Debating the Pros and Cons of Genetic Testing in Psychiatry

May 23, 2017

SAN DIEGO—Is genetic testing in psychiatry a dangerous development or a useful addition to a clinician’s toolkit?

A panel of mental health professionals debated this question before hundreds of people at the American Psychiatric Association’s annual meeting Monday, sharing insights on several potential benefits and pitfalls of the increasingly common practice.

Presenter James L. Kennedy, MD, who has been researching genetic testing for 20 years, believes it can be useful in mental health treatment, but that it is far from imperfect and requires more research. Dr. Kennedy is professor and co-head, Division of Brain and Therapeutics at the University of Toronto in Ontario, Canada.

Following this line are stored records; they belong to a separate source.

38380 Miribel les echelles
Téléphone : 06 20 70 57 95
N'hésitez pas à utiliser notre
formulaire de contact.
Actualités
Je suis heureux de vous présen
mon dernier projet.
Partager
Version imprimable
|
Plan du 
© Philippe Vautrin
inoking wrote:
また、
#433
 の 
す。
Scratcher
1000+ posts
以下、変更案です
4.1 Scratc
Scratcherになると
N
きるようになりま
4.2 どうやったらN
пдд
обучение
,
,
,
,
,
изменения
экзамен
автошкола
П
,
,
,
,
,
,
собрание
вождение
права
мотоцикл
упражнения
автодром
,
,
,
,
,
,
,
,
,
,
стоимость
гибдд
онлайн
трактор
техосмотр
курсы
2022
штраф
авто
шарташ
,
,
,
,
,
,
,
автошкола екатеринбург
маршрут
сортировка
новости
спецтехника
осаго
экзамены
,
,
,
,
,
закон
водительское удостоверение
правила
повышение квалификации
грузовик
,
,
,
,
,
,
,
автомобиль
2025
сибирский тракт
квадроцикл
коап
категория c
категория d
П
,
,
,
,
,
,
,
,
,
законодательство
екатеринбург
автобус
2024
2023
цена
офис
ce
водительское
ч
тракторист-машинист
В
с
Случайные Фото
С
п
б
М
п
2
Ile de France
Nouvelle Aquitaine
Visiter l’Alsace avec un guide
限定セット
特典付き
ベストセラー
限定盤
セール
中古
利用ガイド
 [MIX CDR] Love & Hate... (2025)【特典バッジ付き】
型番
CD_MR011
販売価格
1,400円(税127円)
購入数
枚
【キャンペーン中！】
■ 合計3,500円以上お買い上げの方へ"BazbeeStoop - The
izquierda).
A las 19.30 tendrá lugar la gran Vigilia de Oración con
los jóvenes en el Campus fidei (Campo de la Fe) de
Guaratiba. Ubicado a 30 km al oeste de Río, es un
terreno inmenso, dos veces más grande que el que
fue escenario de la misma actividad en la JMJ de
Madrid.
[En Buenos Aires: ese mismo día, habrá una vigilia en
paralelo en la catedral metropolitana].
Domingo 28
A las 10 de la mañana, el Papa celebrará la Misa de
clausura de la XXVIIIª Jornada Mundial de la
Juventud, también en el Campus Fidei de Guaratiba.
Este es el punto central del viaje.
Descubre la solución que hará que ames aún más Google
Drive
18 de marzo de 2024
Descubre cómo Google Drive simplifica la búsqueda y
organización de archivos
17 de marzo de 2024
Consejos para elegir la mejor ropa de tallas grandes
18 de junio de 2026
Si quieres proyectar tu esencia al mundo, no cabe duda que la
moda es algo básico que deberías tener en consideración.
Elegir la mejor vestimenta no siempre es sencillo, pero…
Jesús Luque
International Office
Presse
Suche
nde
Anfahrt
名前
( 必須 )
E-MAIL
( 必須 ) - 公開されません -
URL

“These tests are not meant to be the be-all and end-all but they’re just another source of information,” he said.

Genetic testing debate
    A panel debates genetic testing at the American Psychiatric Assocation's annual meeting.

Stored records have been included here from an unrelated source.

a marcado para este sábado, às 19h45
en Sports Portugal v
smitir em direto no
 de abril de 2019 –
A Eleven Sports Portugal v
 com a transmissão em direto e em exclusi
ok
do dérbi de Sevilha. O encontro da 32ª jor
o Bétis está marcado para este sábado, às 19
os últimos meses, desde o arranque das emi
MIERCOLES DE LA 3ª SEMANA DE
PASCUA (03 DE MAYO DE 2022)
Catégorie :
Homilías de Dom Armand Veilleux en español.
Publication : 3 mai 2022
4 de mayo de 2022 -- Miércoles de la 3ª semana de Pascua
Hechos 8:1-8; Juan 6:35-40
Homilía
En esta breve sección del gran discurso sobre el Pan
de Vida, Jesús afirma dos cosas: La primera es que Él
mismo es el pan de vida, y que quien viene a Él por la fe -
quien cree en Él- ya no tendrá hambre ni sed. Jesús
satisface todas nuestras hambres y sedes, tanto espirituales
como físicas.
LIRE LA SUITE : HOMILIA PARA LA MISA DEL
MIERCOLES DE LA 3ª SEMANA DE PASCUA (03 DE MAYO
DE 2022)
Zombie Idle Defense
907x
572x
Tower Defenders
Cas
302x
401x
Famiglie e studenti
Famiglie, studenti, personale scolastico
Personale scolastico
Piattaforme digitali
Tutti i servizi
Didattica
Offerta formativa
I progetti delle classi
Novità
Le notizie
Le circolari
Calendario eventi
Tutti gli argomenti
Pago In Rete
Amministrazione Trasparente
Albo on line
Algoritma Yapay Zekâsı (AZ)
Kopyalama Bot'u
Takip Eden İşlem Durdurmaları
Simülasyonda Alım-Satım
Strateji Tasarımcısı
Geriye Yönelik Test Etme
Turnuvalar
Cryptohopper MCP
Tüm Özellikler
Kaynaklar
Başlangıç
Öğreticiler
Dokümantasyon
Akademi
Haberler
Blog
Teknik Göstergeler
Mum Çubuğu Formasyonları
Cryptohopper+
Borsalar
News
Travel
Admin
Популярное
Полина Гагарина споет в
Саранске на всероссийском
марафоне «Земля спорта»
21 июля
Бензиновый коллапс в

With the proliferation of direct-to-consumer genetic tests offered by companies such as 23andMe and, patients have the ability to independently order their own tests and get information about their DNA. But that autonomy has downsides, Dr. Kennedy said, as the information can easily be misinterpreted.

“The best thing is to have a physician or someone in the know who can interpret and caution you about overinterpreting some of the genetic information that you’re getting,” he said.

Tests for single-gene disorders, such as Huntington’s disease, are simple and highly accurate. But many others, such as tests assessing the risk of prostate cancer, are much more complex and prone to different interpretations, according to Dr. Kennedy.

“These tests are really not ready for prime time,” he said.


In addition, certain test results can have significant emotional effects on patients, Dr. Kennedy said. For example, an easily available test tells patients if they have a gene that gives them a 95% chance of developing Alzheimer’s disease. Learning they have that gene could induce depression in a patient, increase the risk of suicide, and cause worry among family members, Dr. Kennedy said.

One benefit of drug testing, Dr. Kennedy said, is being able to detect possible serious adverse drug reactions and side effects. For example, in Asian people taking the mood stabilizer carbamazepine, tests can show if someone has a genotype which increases the risk of developing the potentially fatal Stevens-Johnson syndrome by more than 30 times.

Genetic testing can also show the speed at which a person metabolizes specific drugs. Clinicians can use this information to switch treatments or lower or increase dosage levels beyond the standard dose, which Dr. Kennedy said is based on a “normal” profile which only 1 of 6 people has.

Having this knowledge has the potential to lower the number of drug trials a patient has to undergo before finding the best treatment for a disorder such as depression, Dr. Kennedy said.

An interactive component of the session provided a look at some of the clinicians’ experiences with genetic testing.

  • About 42% said they have never used genetic testing for drug choice in their practice. Only 12% said they order it regularly.

  • One-third of participants said the biggest barrier to using genetic testing for drug choice in their practice is that they don’t believe it is ready for clinical use. Another third said the biggest barrier is that it’s not cost-effective.

  • Among those who had ordered genetic testing for drug choice, 87% said it was helpful. Of that group, 73% said the results caused them to avoid or prescribe a certain drug.

—Terri Airov


Nurmi EL, Kennedy JL, McCracken JT, Pato M, Calarge C. Should I Be Using Genetic Testing to Guide Prescribing? Presented at: the American Psychiatric Association Annual Meeting; May 22, 2017; San Diego, CA.